Dati, questi, che conosciamo grazie a un altro documento di grande rilievo: il testamento del padre, il notaio Francesco Da Campolongo, rogato nel 1440, ricco di notizie e spunti per un diverso approccio alla figura di Giorgione. Primo fra tutti, il dato cronologico della nascita: la data del 1473, calcolata in base a una nota su un incunabolo della Divina Commedia conservato oggi a Sidney, ben si sposa con l’età matura di Altadona, già vivente nel 1440. Nella difficile cronologia delle opere giorgionesche, uno potenziale scostamento di cinque anni rispetto alle date tradizionali comporta una potenziale rivoluzione per la datazione e l’interpretazione di opere prive di data (tranne la Laura del 1506).
Dal lungo testamento di Francesco emergono anche altri elementi rilevanti. Di notevole interesse potrebbe rivelarsi il rapporto professionale di Francesco – e di altri Da Campolongo prima di lui – con i potenti conti di Collalto, la cui corte potrebbe essere stata frequentata dal giovane Zorzi. La costante vicinanza all’ordine religioso dei minori conventuali del monastero di San Francesco, ultima dimora di molti membri della casata, accomuna i Da Campolongo coi Barbarella da Castelfranco, anch’essi vicini ai francescani e impegnati nella fondazione del locale Monte di Pietà. Traspaiono inoltre indizi sul piano economico che lascerebbero supporre l’investimento da parte della famiglia nelle attività produttive più importanti dell’epoca, vale a dire la lavorazione e il commercio della lana e del vino.
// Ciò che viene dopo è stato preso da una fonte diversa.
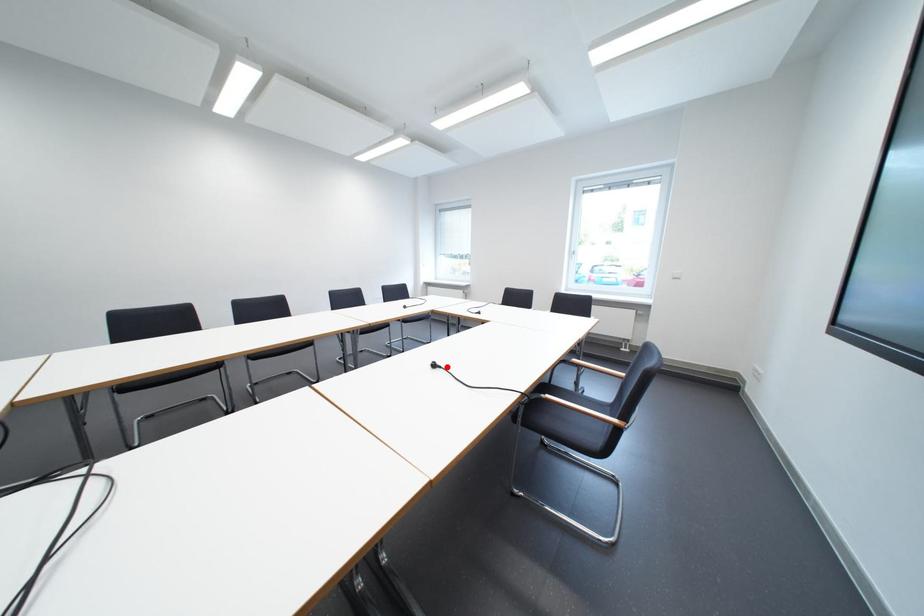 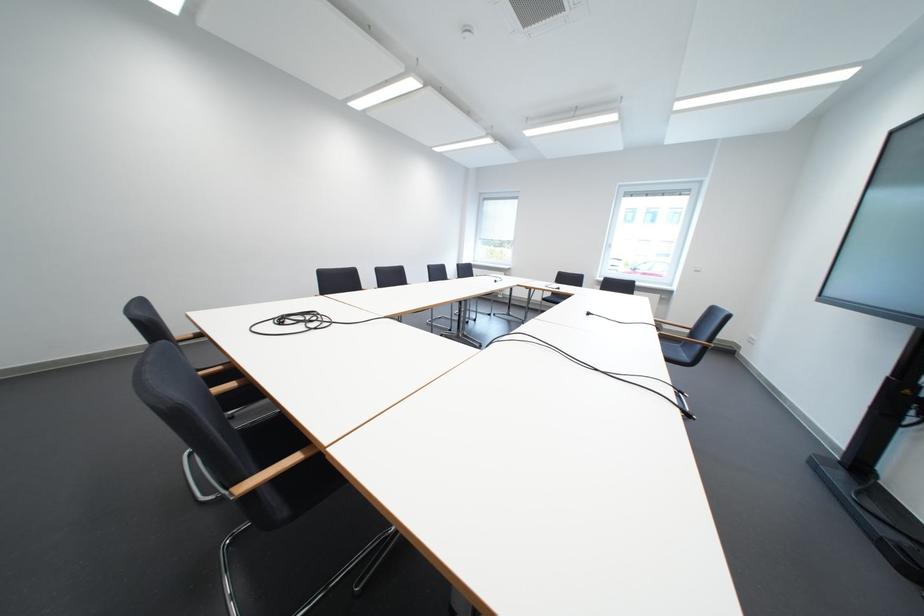 In the second image, find the point that corresponds to the highlighted location in the first image.

(601, 315) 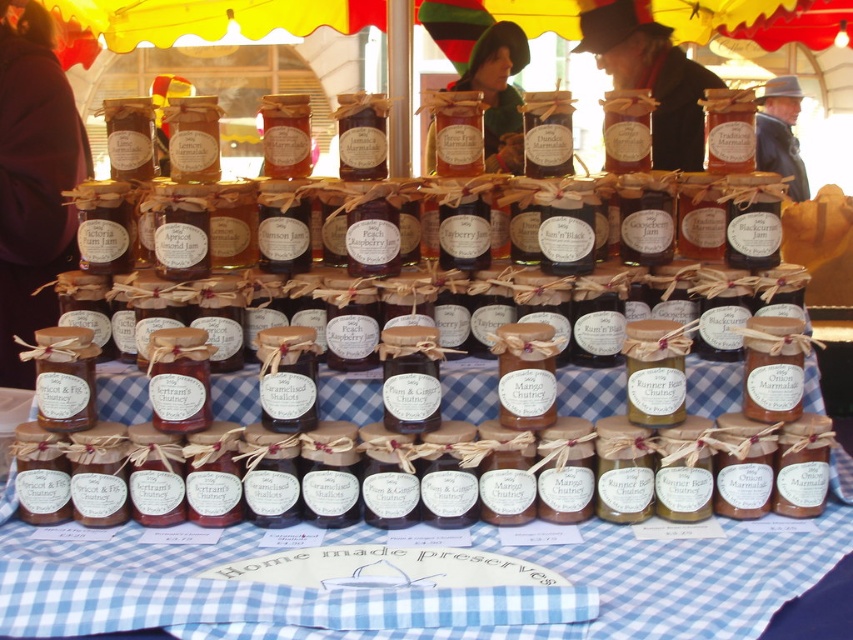 Question: Which is nearer to the blue checkered fabric at center?

Choices:
 (A) dark brown wool coat at left
 (B) green felt hat at upper center

Answer: (A)

Question: Can you confirm if blue checkered fabric at center is positioned above dark brown wool coat at left?

Choices:
 (A) no
 (B) yes

Answer: (A)

Question: Observing the image, what is the correct spatial positioning of blue checkered fabric at center in reference to green felt hat at upper center?

Choices:
 (A) above
 (B) below

Answer: (B)

Question: Which point is farther from the camera taking this photo?

Choices:
 (A) (38, 22)
 (B) (0, 616)
 (C) (486, 131)

Answer: (C)

Question: In this image, where is blue checkered fabric at center located relative to green felt hat at upper center?

Choices:
 (A) left
 (B) right

Answer: (A)

Question: Which of these objects is positioned farthest from the dark brown wool coat at left?

Choices:
 (A) blue checkered fabric at center
 (B) green felt hat at upper center

Answer: (B) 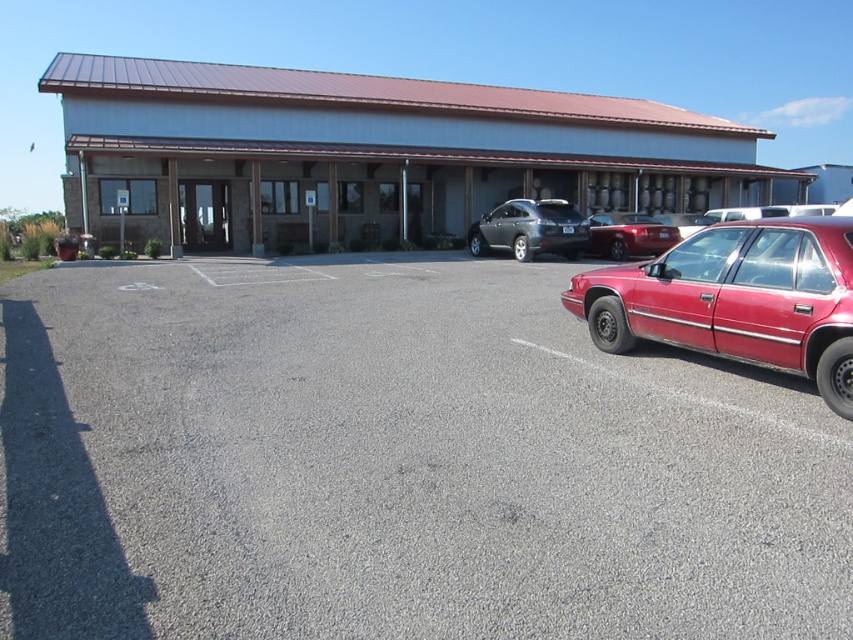 Does glossy red sedan at right have a larger size compared to satin black sedan at center?

Yes.

Does point (747, 268) lie behind point (526, 209)?

No, (747, 268) is closer to viewer.

Which is behind, point (749, 282) or point (474, 232)?

The point (474, 232) is more distant.

Identify the location of glossy red sedan at right. (737, 300).

Is point (236, 420) more distant than point (641, 221)?

That is False.

Is point (267, 392) less distant than point (647, 234)?

That is True.

In order to click on gray asphalt parking lot at lower right in this screenshot , I will do `click(396, 464)`.

Can you confirm if gray asphalt parking lot at lower right is thinner than satin black sedan at center?

Incorrect, gray asphalt parking lot at lower right's width is not less than satin black sedan at center's.

The image size is (853, 640). What do you see at coordinates (396, 464) in the screenshot?
I see `gray asphalt parking lot at lower right` at bounding box center [396, 464].

This screenshot has width=853, height=640. Find the location of `gray asphalt parking lot at lower right`. gray asphalt parking lot at lower right is located at coordinates (396, 464). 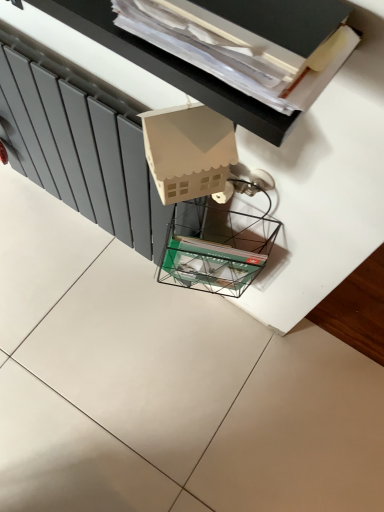 At what (x,y) coordinates should I click in order to perform the action: click on vacant area on top of matte cardboard house at upper center (from a real-world perspective). Please return your answer as a coordinate pair (x, y). Looking at the image, I should click on (234, 25). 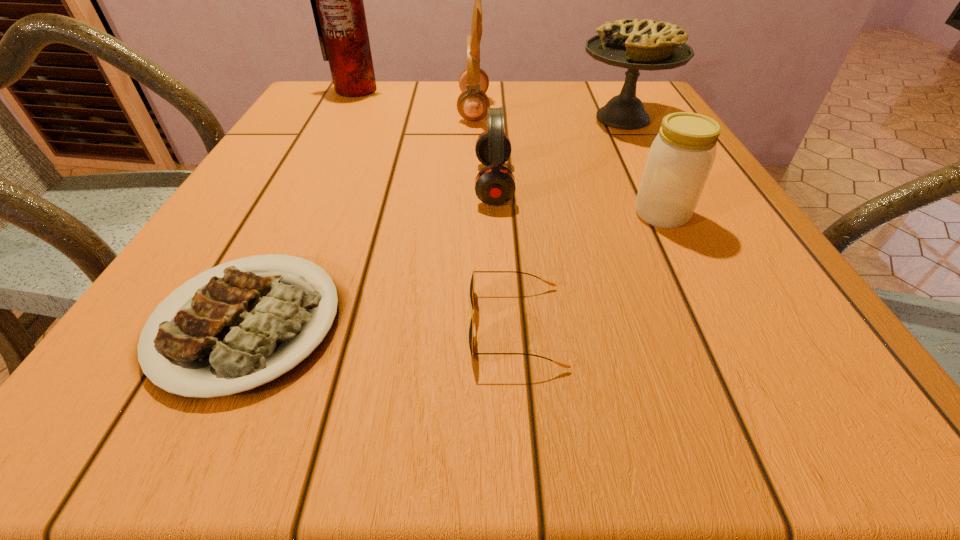 This screenshot has height=540, width=960. I want to click on vacant point located between the plate and the sixth shortest object, so click(361, 217).

Where is `unoccupied position between the jar and the fifth shortest object`? The height and width of the screenshot is (540, 960). unoccupied position between the jar and the fifth shortest object is located at coordinates click(642, 166).

Where is `free point between the farther earphone and the pie`? Image resolution: width=960 pixels, height=540 pixels. free point between the farther earphone and the pie is located at coordinates (548, 113).

Locate an element on the screen. Image resolution: width=960 pixels, height=540 pixels. free spot between the shorter earphone and the jar is located at coordinates (578, 199).

You are a GUI agent. You are given a task and a screenshot of the screen. Output one action in this format:
    pyautogui.click(x=<x>, y=<y>)
    Task: Click on the unoccupied position between the jar and the sunglasses
    
    Given the screenshot: What is the action you would take?
    pyautogui.click(x=588, y=270)

Find the location of a particular element. vacant space that is in between the fifth shortest object and the nearer earphone is located at coordinates (558, 151).

Locate an element on the screen. vacant space that's between the plate and the tallest object is located at coordinates (301, 207).

The width and height of the screenshot is (960, 540). I want to click on vacant space in between the jar and the sixth shortest object, so click(567, 161).

Locate an element on the screen. free spot between the jar and the pie is located at coordinates (642, 166).

In order to click on object that stands as the closest to the pie in this screenshot , I will do `click(495, 184)`. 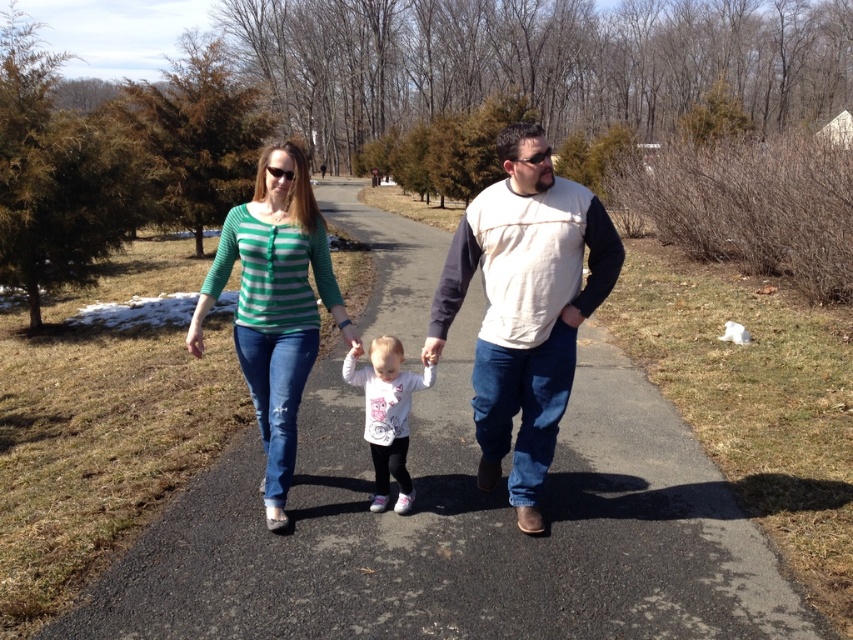 Question: Can you confirm if green striped shirt at center is positioned to the right of white matte shirt at center?

Choices:
 (A) yes
 (B) no

Answer: (B)

Question: Which point is closer to the camera?

Choices:
 (A) matte green striped shirt at center
 (B) asphalt at center
 (C) light beige sweater at center

Answer: (B)

Question: Is matte green striped shirt at center below white matte shirt at center?

Choices:
 (A) yes
 (B) no

Answer: (B)

Question: Estimate the real-world distances between objects in this image. Which object is farther from the asphalt at center?

Choices:
 (A) white matte shirt at center
 (B) light beige sweater at center
 (C) matte green striped shirt at center

Answer: (C)

Question: Which of the following is the closest to the observer?

Choices:
 (A) matte green striped shirt at center
 (B) light beige sweater at center
 (C) asphalt at center

Answer: (C)

Question: Is asphalt at center positioned in front of white matte shirt at center?

Choices:
 (A) yes
 (B) no

Answer: (A) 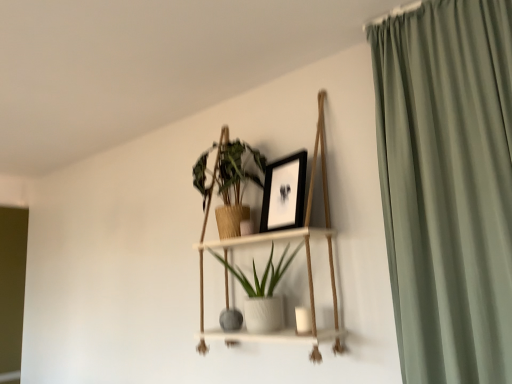 Question: From the image's perspective, is white wood shelf at center located above matte gray vase at center?

Choices:
 (A) no
 (B) yes

Answer: (B)

Question: Is white wood shelf at center directly adjacent to matte gray vase at center?

Choices:
 (A) yes
 (B) no

Answer: (B)

Question: Is white wood shelf at center far from matte gray vase at center?

Choices:
 (A) yes
 (B) no

Answer: (B)

Question: Is white wood shelf at center facing away from matte gray vase at center?

Choices:
 (A) no
 (B) yes

Answer: (B)

Question: Can you confirm if white wood shelf at center is positioned to the left of matte gray vase at center?

Choices:
 (A) yes
 (B) no

Answer: (B)

Question: Is point (218, 183) closer or farther from the camera than point (224, 266)?

Choices:
 (A) farther
 (B) closer

Answer: (B)

Question: Would you say green matte plant at upper center, the second houseplant ordered from the bottom, is to the left or to the right of white textured pot at center, acting as the second houseplant starting from the top, in the picture?

Choices:
 (A) right
 (B) left

Answer: (B)

Question: Relative to white textured pot at center, placed as the 1th houseplant when sorted from bottom to top, is green matte plant at upper center, which appears as the 1th houseplant when viewed from the top, in front or behind?

Choices:
 (A) front
 (B) behind

Answer: (B)

Question: Is green matte plant at upper center, which appears as the 1th houseplant when viewed from the top, taller or shorter than white textured pot at center, acting as the second houseplant starting from the top?

Choices:
 (A) short
 (B) tall

Answer: (B)

Question: In the image, is white wood shelf at center positioned in front of or behind matte gray vase at center?

Choices:
 (A) front
 (B) behind

Answer: (A)

Question: Based on their positions, is white wood shelf at center located to the left or right of matte gray vase at center?

Choices:
 (A) left
 (B) right

Answer: (B)

Question: From a real-world perspective, is white wood shelf at center positioned above or below matte gray vase at center?

Choices:
 (A) below
 (B) above

Answer: (B)

Question: Is white wood shelf at center spatially inside matte gray vase at center, or outside of it?

Choices:
 (A) outside
 (B) inside

Answer: (A)

Question: In the image, is matte gray vase at center positioned in front of or behind black matte picture frame at upper center?

Choices:
 (A) front
 (B) behind

Answer: (B)

Question: In terms of size, does matte gray vase at center appear bigger or smaller than black matte picture frame at upper center?

Choices:
 (A) big
 (B) small

Answer: (B) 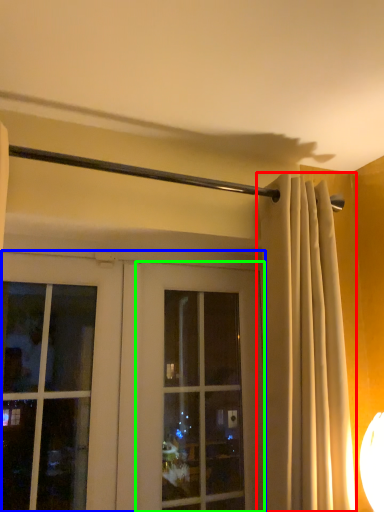 Question: Which is farther away from curtain (highlighted by a red box)? door (highlighted by a blue box) or window (highlighted by a green box)?

Choices:
 (A) door
 (B) window

Answer: (A)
Tornando al tema centrale dell’arte, è impossibile non chiedersi quale potesse essere il rapporto di Giorgione con un altro gigante della pittura rinascimentale veneta, Giambattista Cima da Conegliano. Diminuisce la distanza temporale che si supponeva esistesse tra i due, e allo stesso tempo si infittiscono le potenziali occasioni di incontro, anche al di fuori dell’ambiente veneziano e dei pochi anni che il maestro Zorzi fece in tempo a trascorrere nella dominante. A ben guardare, la memoria di un Giorgione attivo a Conegliano, forse a fianco del Cima e proprio nella chiesa del convento di San Francesco, sopravviveva ancora nel Settecento, testimoniata dalla nota in un manoscritto del Malvolti, che riporta la notizia di un quadro raffigurante due apostoli nel coro dell’edificio sacro. Sta ora all’impegno di ricercatori, siano essi storici dell’arte o appassionati di storia locale, portare alla luce altri documenti e notizie dagli scrigni della storia conservati nei nostri istituti culturali.